I have a df with structure similar to below data with more cols and more rows. How to get the expected result. My code has an error - I interpret that the list cannot be saved in df cell? How to avoid loops if possible?
data = [[0, 0, 1], [0, 1, 0], [1, 0, 0], [1, 0, 1], [0, 0, 0]]
df = pd.DataFrame(data, columns=["choice_a", "choice_b", "choice_c"])
Expected result
choice_a choice_b choice_c choices
index
0 0 0 1 ['c']
1 0 1 0 ['b']
2 1 0 0 ['a']
3 1. 0. 1 ['a','b']
4 0. 0. 0 NA
My code
df['choices']=0
for i in np.arange(df.shape[0]):
choice_list = []
for j in np.arange(len(df.columns)):
if df.iloc[i,j]==1:
choice_list.append(df.columns[j].split('_')[1])
df.iloc[i,4]=choice_list
Error I am getting
---------------------------------------------------------------------------
ValueError Traceback (most recent call last)
/var/folders/65/3mqr9fpn37jf2xt2pxbcgp_w0000gn/T/ipykernel_1513/2279334138.py in <module>
5 if main_dataset.iloc[i,j]==1:
6 choice_list.append(main_dataset.columns[j].split('_')[1])

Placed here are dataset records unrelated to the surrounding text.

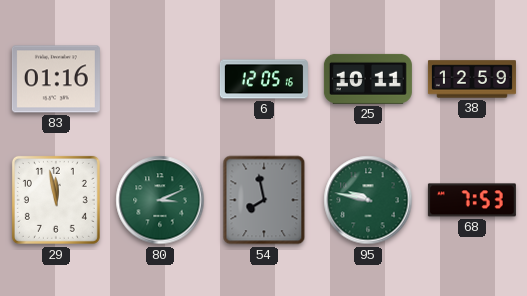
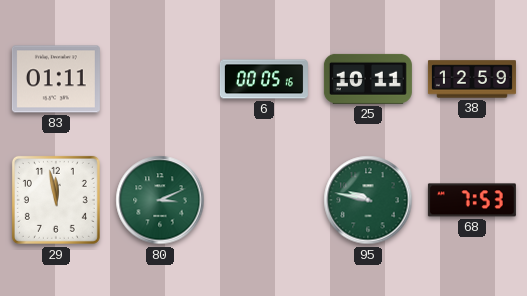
83: 01:16 -> 01:11
6: 12:05 -> 00:05
54: 7:58 -> none
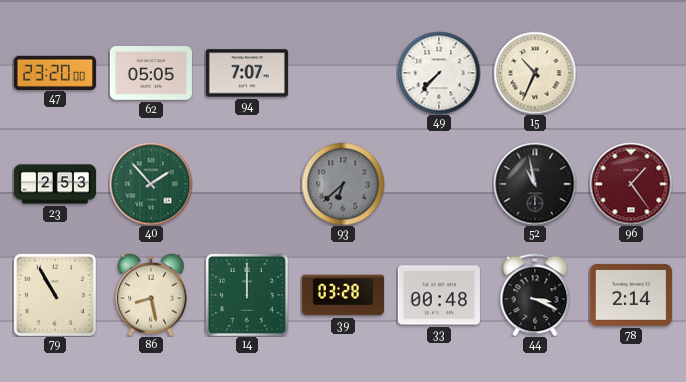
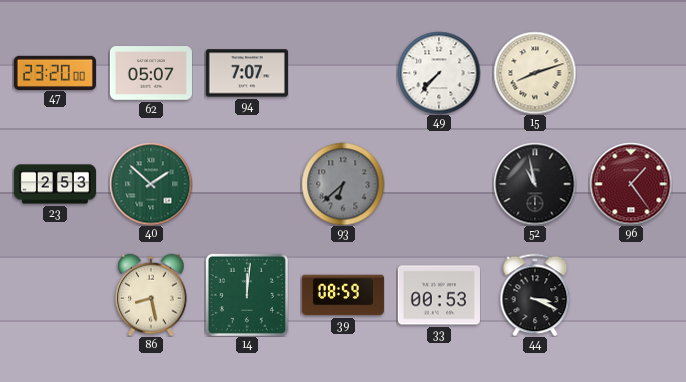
62: 05:05 -> 05:07
15: 10:34 -> 8:12
40: 1:53 -> 1:52
79: 10:55 -> none
14: 12:00 -> 12:01
39: 03:28 -> 08:59
33: 00:48 -> 00:53
78: 2:14 -> none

----> 7 main_dataset.iloc[i,5]=choice_list
~/opt/anaconda3/lib/python3.9/site-packages/pandas/core/indexing.py in __setitem__(self, key, value)
714
715 iloc = self if self.name == "iloc" else self.obj.iloc
--> 716 iloc._setitem_with_indexer(indexer, value, self.name)
717
718 def _validate_key(self, key, axis: int):
~/opt/anaconda3/lib/python3.9/site-packages/pandas/core/indexing.py in _setitem_with_indexer(self, indexer, value, name)
1689 if take_split_path:
1690 # We have to operate column-wise
-> 1691 self._setitem_with_indexer_split_path(indexer, value, name)
1692 else:
1693 self._setitem_single_block(indexer, value, name)
~/opt/anaconda3/lib/python3.9/site-packages/pandas/core/indexing.py in _setitem_with_indexer_split_path(self, indexer, value, name)
1744 return self._setitem_with_indexer((pi, info_axis[0]), value[0])
1745
-> 1746 raise ValueError(
1747 "Must have equal len keys and value "
1748 "when setting with an iterable"
ValueError: Must have equal len keys and value when setting with an iterable
CodePudding user response:
Use list comprehension with filter columns names splitted by _
for new column, last if necessary replace empty lists to missing values add Series.where
:
cols = df.columns.str.split('_').str[1].to_numpy()
df['choices'] = [list(cols[x == 1]) for x in df.to_numpy()]
df['choices'] = df['choices'].where(df['choices'].astype(bool))
print (df)
choice_a choice_b choice_c choices
0 0 0 1 [c]
1 0 1 0 [b]
2 1 0 0 [a]
3 1 0 1 [a, c]
4 0 0 0 NaN
CodePudding user response:
Another possible solution:
df['choices'] = df.apply(lambda x: df.columns[x == 1].str.replace(
r'^.*_', '', regex=True).values if x.any() else np.nan, axis=1)
Output:
choice_a choice_b choice_c choices
0 0 0 1 [c]
1 0 1 0 [b]
2 1 0 0 [a]
3 1 0 1 [a, c]
4 0 0 0 NaN